(DATA FOR THIS EXERCISE Opens)

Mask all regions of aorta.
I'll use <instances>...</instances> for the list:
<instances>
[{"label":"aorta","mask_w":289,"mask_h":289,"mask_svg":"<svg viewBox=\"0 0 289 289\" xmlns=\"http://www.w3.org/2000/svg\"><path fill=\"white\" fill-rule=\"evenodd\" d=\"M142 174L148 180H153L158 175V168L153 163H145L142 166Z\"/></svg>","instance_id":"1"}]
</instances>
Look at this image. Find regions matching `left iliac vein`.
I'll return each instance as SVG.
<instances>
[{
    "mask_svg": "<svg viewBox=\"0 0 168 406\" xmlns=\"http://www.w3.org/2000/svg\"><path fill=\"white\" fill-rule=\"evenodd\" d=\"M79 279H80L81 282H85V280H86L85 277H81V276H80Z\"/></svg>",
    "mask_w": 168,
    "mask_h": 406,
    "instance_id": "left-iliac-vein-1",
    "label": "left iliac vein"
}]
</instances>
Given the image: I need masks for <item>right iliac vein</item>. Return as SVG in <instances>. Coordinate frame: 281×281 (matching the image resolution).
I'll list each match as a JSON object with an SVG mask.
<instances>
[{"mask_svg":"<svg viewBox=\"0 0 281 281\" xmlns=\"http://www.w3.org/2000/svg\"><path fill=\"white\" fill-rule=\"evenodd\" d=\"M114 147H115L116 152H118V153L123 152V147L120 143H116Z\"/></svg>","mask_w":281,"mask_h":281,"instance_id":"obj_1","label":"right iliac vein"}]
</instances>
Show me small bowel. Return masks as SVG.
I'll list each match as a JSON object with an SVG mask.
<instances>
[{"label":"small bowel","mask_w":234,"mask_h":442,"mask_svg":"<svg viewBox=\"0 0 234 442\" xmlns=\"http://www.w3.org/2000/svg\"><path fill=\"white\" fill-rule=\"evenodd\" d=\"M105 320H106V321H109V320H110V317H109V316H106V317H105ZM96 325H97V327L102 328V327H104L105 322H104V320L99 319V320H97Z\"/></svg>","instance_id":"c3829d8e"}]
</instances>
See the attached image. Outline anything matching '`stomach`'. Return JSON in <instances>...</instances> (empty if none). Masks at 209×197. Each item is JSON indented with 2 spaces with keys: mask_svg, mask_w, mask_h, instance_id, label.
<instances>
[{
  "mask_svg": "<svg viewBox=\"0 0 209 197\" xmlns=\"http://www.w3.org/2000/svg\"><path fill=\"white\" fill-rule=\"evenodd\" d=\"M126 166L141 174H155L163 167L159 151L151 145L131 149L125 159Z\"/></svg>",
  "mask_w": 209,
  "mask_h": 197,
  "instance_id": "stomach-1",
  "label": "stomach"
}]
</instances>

(DATA FOR THIS EXERCISE Closes)

Transcribe the full listing exactly, keeping every word as it is.

Mask all regions of aorta.
I'll use <instances>...</instances> for the list:
<instances>
[{"label":"aorta","mask_w":289,"mask_h":289,"mask_svg":"<svg viewBox=\"0 0 289 289\" xmlns=\"http://www.w3.org/2000/svg\"><path fill=\"white\" fill-rule=\"evenodd\" d=\"M142 174L148 180H153L158 175V168L153 163H145L142 166Z\"/></svg>","instance_id":"1"}]
</instances>
Look at this image. Find regions matching `left iliac vein`.
I'll return each instance as SVG.
<instances>
[{
    "mask_svg": "<svg viewBox=\"0 0 168 406\" xmlns=\"http://www.w3.org/2000/svg\"><path fill=\"white\" fill-rule=\"evenodd\" d=\"M79 279H80L81 282H85V280H86L85 277H81V276H80Z\"/></svg>",
    "mask_w": 168,
    "mask_h": 406,
    "instance_id": "left-iliac-vein-1",
    "label": "left iliac vein"
}]
</instances>
Given the image: I need masks for <item>right iliac vein</item>. Return as SVG in <instances>. Coordinate frame: 281×281 (matching the image resolution).
I'll list each match as a JSON object with an SVG mask.
<instances>
[{"mask_svg":"<svg viewBox=\"0 0 281 281\" xmlns=\"http://www.w3.org/2000/svg\"><path fill=\"white\" fill-rule=\"evenodd\" d=\"M114 147H115L116 152H118V153L123 152V147L120 143H116Z\"/></svg>","mask_w":281,"mask_h":281,"instance_id":"obj_1","label":"right iliac vein"}]
</instances>
Show me small bowel. Return masks as SVG.
I'll list each match as a JSON object with an SVG mask.
<instances>
[{"label":"small bowel","mask_w":234,"mask_h":442,"mask_svg":"<svg viewBox=\"0 0 234 442\" xmlns=\"http://www.w3.org/2000/svg\"><path fill=\"white\" fill-rule=\"evenodd\" d=\"M105 320H106V321H109V320H110V317H109V316H106V317H105ZM96 325H97V327L102 328V327H104L105 322H104V320L99 319V320H97Z\"/></svg>","instance_id":"c3829d8e"}]
</instances>
See the attached image. Outline anything matching '`stomach`'. Return JSON in <instances>...</instances> (empty if none). Masks at 209×197. Each item is JSON indented with 2 spaces with keys: mask_svg, mask_w, mask_h, instance_id, label.
<instances>
[{
  "mask_svg": "<svg viewBox=\"0 0 209 197\" xmlns=\"http://www.w3.org/2000/svg\"><path fill=\"white\" fill-rule=\"evenodd\" d=\"M126 166L141 174H155L163 167L159 151L151 145L131 149L125 159Z\"/></svg>",
  "mask_w": 209,
  "mask_h": 197,
  "instance_id": "stomach-1",
  "label": "stomach"
}]
</instances>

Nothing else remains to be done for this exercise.